En réalité, Madame [J] a repris son activité professionnelle « le 15 septembre à [W] [US] » (note du médecin du travail dans le dossier médical de la salariée), considérant ainsi qu’elle exerçait une reprise à mi-temps sur ces deux emplois (courriel du 9.10.2013 de Mme [J] : « Il m’a été précisé aussi que puisque j’étais à mi-temps pour chaque employeur, je pouvais choisir celui qui me serait moins pénible.

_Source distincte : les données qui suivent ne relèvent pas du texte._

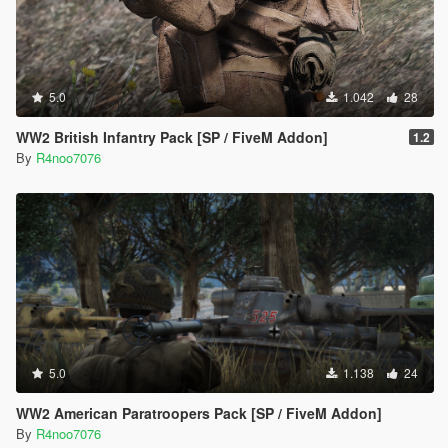
5.0
1.042
28
WW2 British Infantry Pack [SP / FiveM Addon]
1.2
By
R4noo7076
5.0
1.138
24
WW2 American Paratroopers Pack [SP / FiveM Addon]
By
R4noo7076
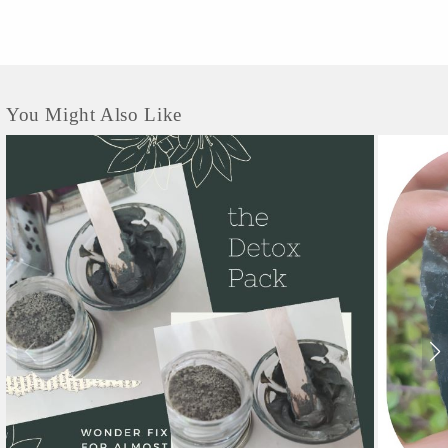
You Might Also Like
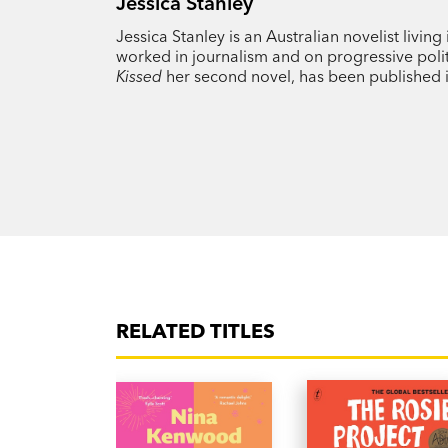
Jessica Stanley
Jessica Stanley is an Australian novelist livi
worked in journalism and on progressive poli
Kissed
her second novel, has been published in
RELATED TITLES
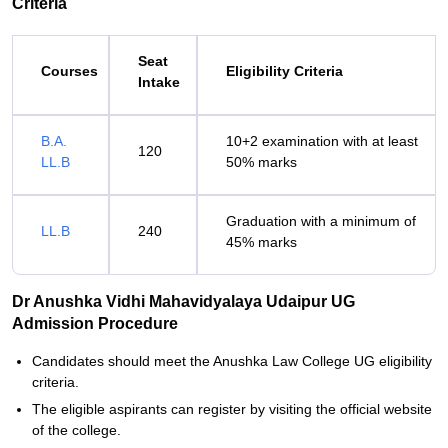
Criteria
Seat
Courses
Eligibility Criteria
Intake
B.A.
10+2 examination with at least
120
LL.B
50% marks
Graduation with a minimum of
LL.B
240
45% marks
Dr Anushka Vidhi Mahavidyalaya Udaipur UG
Admission Procedure
Candidates should meet the Anushka Law College UG eligibility
criteria.
The eligible aspirants can register by visiting the official website
of the college.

Je n’ai donc pas choisi Mistral… »).
A défaut de toute décision de la CPAM d’autorisation d’une reprise à mi-temps thérapeutique de la salariée au service de la SAS RESIDENCE FREDERIC MISTRAL, il ne peut être reproché à la société de ne pas avoir remis à la salariée une attestation de salaire dans le cadre d’un mi-temps thérapeutique.
*
S’agiisant du reproche adressé à Madame [J], en réponse à son courrier du 12 septembre 2012, relatif au non respect de ses horaires, au motif que les horaires affichés sur la porte de son bureau étaient de 10 heures à 17 heures alors que la salariée devait travailler 8h45 les mardi et jeudi, les témoignages de Mesdames [XH] [S], [B] [MA] et [Z] [K] versés par l’employeur sont imprécis (« Madame [J] ne respectait pas ses horaires de travail », « Elle venez à l’heure qu’elle voulait et quand elle voulait »), sans aucune indication de date ou d’horaire. Il n’est pas contesté que Madame [J], comme elle l’a soutenu dans son courrier en réponse du 20 octobre 2012, accompagnait également en sorties des résidents (en « sortie (restaurants, plage, ciné) » selon le témoignage de Mme [Z] [K]), rendait visite à des patients hospitalisés.

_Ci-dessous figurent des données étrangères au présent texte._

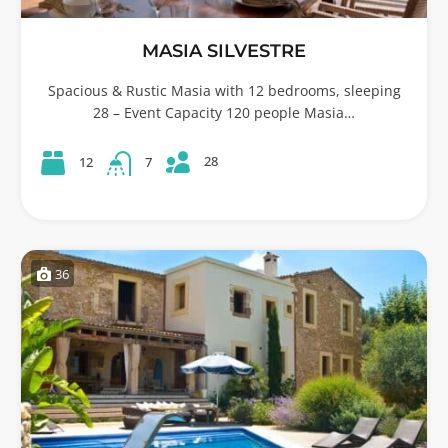
MASIA SILVESTRE
Spacious & Rustic Masia with 12 bedrooms, sleeping
28 – Event Capacity 120 people Masia…
28
12
7
36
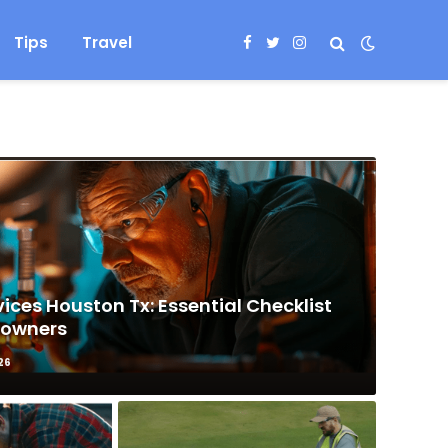
Tips
Travel
Facebook
Twitter
Instagram
ices Houston Tx: Essential Checklist
eowners
26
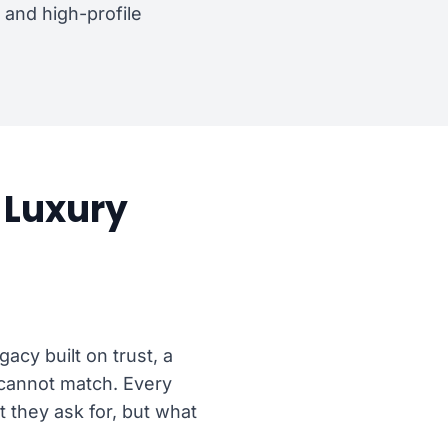
and high-profile
Luxury
acy built on trust, a
s cannot match. Every
t they ask for, but what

La SAS RESIDENCE FREDERIC MISTRAL ne démontre pas que Madame [KC] [J] n’aurait pas respecté ses horaires de travail et a injustement retenu des heures de travail sur sa paie dès le mois de septembre 2012, avant même d’avoir interrogé la salariée par courrier de la Directrice Régionale du 10 octobre 2012.
*
Les difficultés de fonctionnement de l’établissement Korian Mistral, relevées par Madame [J] dans ses différents courriers, s’inscrivent dans le cadre d’absences prolongées de différents membres de l’encadrement (Directeur, IDEC et sa remplaçante) et autres personnels (soignants, une secrétaire – 8 personnes absentes sur un effectif d’environ 40 selon courrier du 12 septembre 2012 de Mme [J]), suivies de l’absence de la psychologue à compter du 25 octobre 2012, de l’absence du médecin coordinateur suite à sa démission en novembre 2012 et de l’absence de l’animatrice à la fin de 2012 (en arrêt maladie avant la négociation d’un départ).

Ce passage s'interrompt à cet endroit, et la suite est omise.